JANUS: A Lightweight Framework for Jailbreaking Text-to-Image Models via Distribution Optimization
This work exposes structural weaknesses in safety filters for text-to-image models, which is a security concern for developers and users of AI image generation systems.
The paper tackles the problem of jailbreaking text-to-image models to generate harmful content by proposing JANUS, a lightweight framework that optimizes prompt distributions under a black-box reward, resulting in improved attack success rates from 25.30% to 43.15% on Stable Diffusion 3.5 Large Turbo.
Text-to-image (T2I) models such as Stable Diffusion and DALLE remain susceptible to generating harmful or Not-Safe-For-Work (NSFW) content under jailbreak attacks despite deployed safety filters. Existing jailbreak attacks either rely on proxy-loss optimization instead of the true end-to-end objective, or depend on large-scale and costly RL-trained generators. Motivated by these limitations, we propose JANUS , a lightweight framework that formulates jailbreak as optimizing a structured prompt distribution under a black-box, end-to-end reward from the T2I system and its safety filters.
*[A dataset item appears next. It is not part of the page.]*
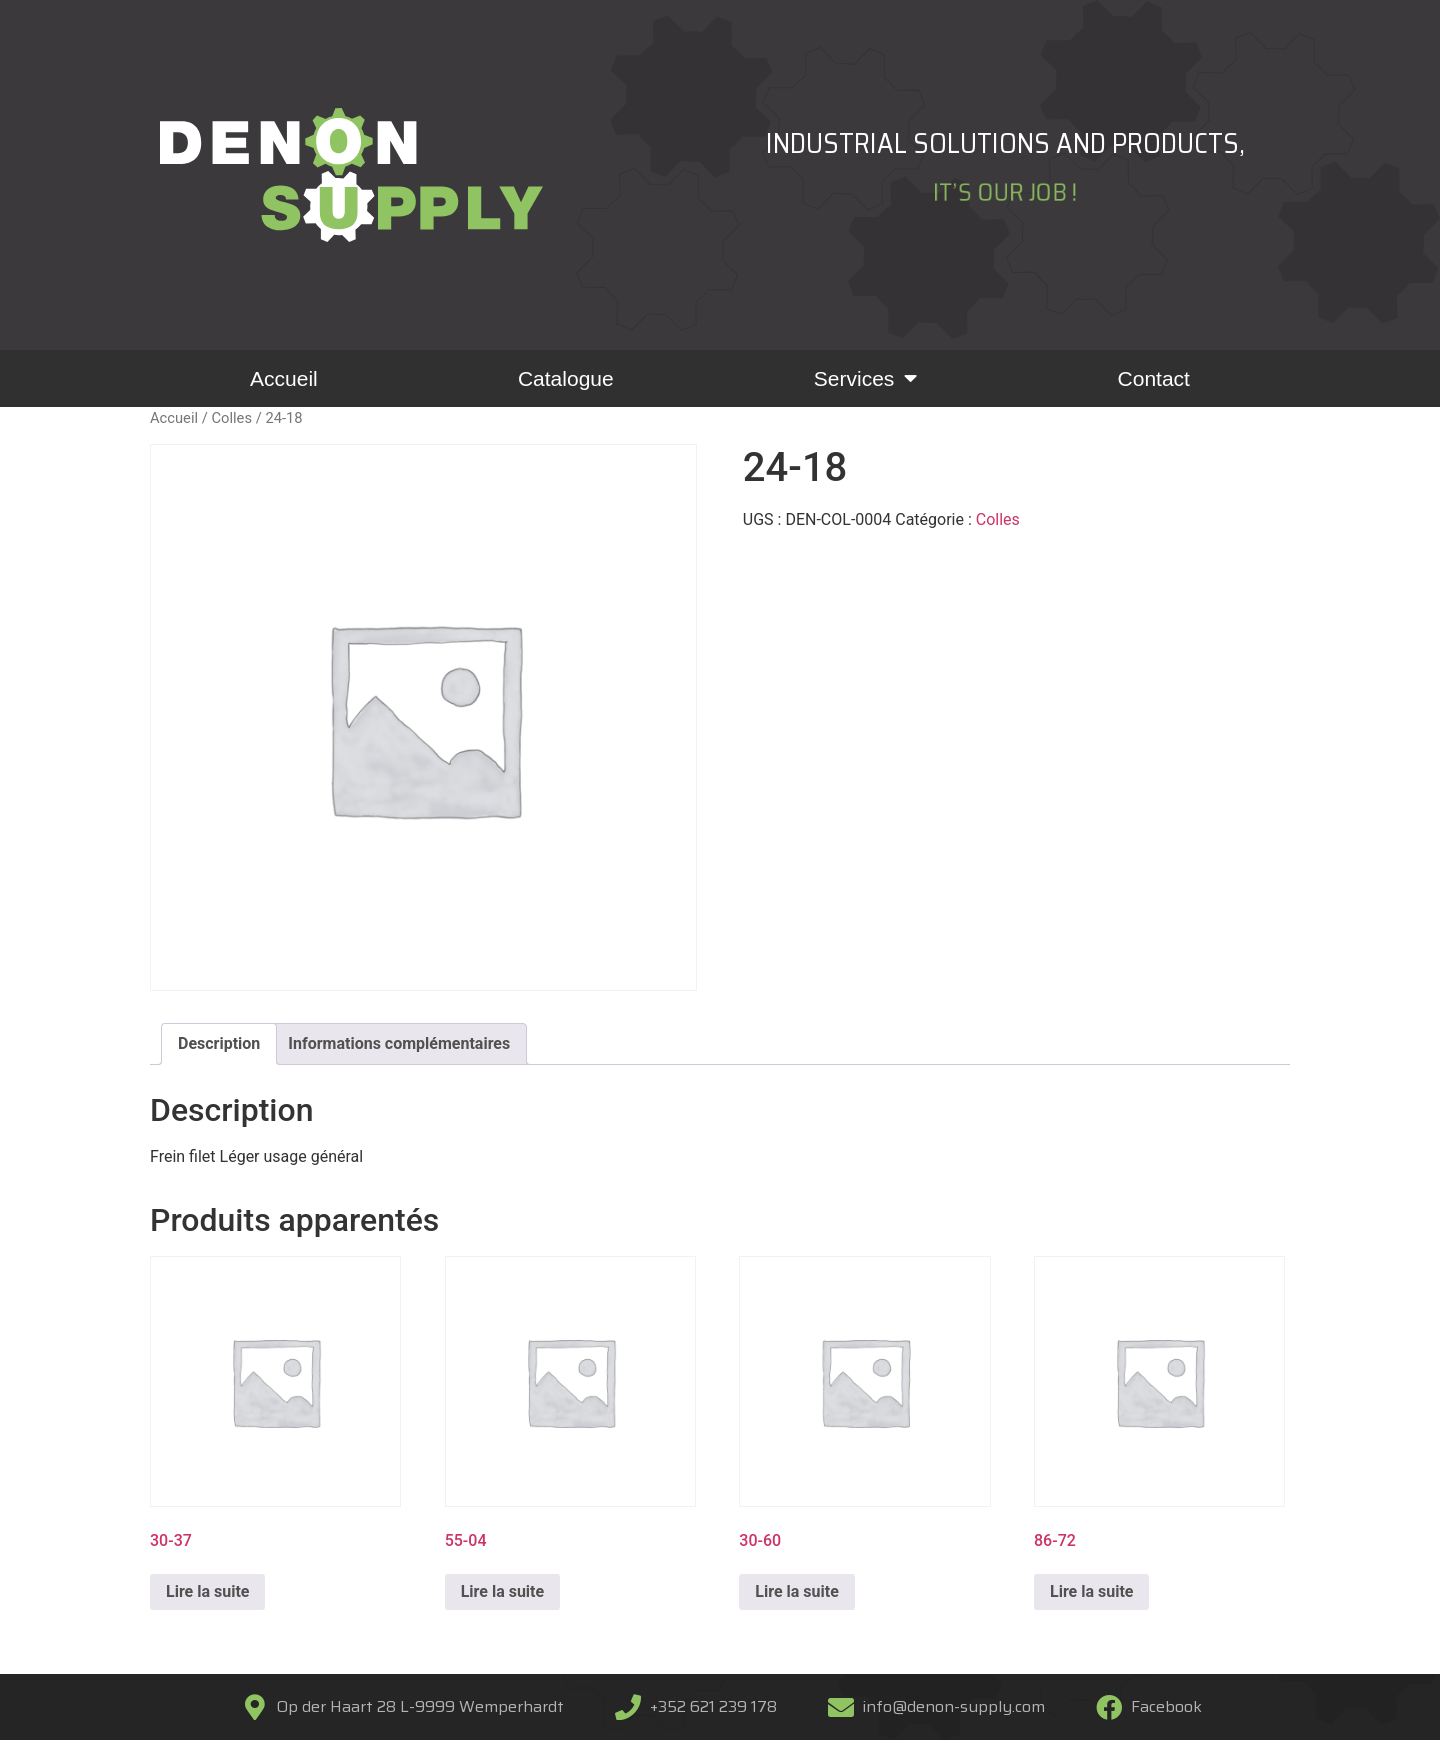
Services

JANUS replaces a high-capacity generator with a low-dimensional mixing policy over two semantically anchored prompt distributions, enabling efficient exploration while preserving the target semantics. On modern T2I models, we outperform state-of-the-art jailbreak methods, improving ASR-8 from 25.30% to 43.15% on Stable Diffusion 3.5 Large Turbo with consistently higher CLIP and NSFW scores. JANUS succeeds across both open-source and commercial models. These findings expose structural weaknesses in current T2I safety pipelines and motivate stronger, distribution-aware defenses. Warning: This paper contains model outputs that may be offensive.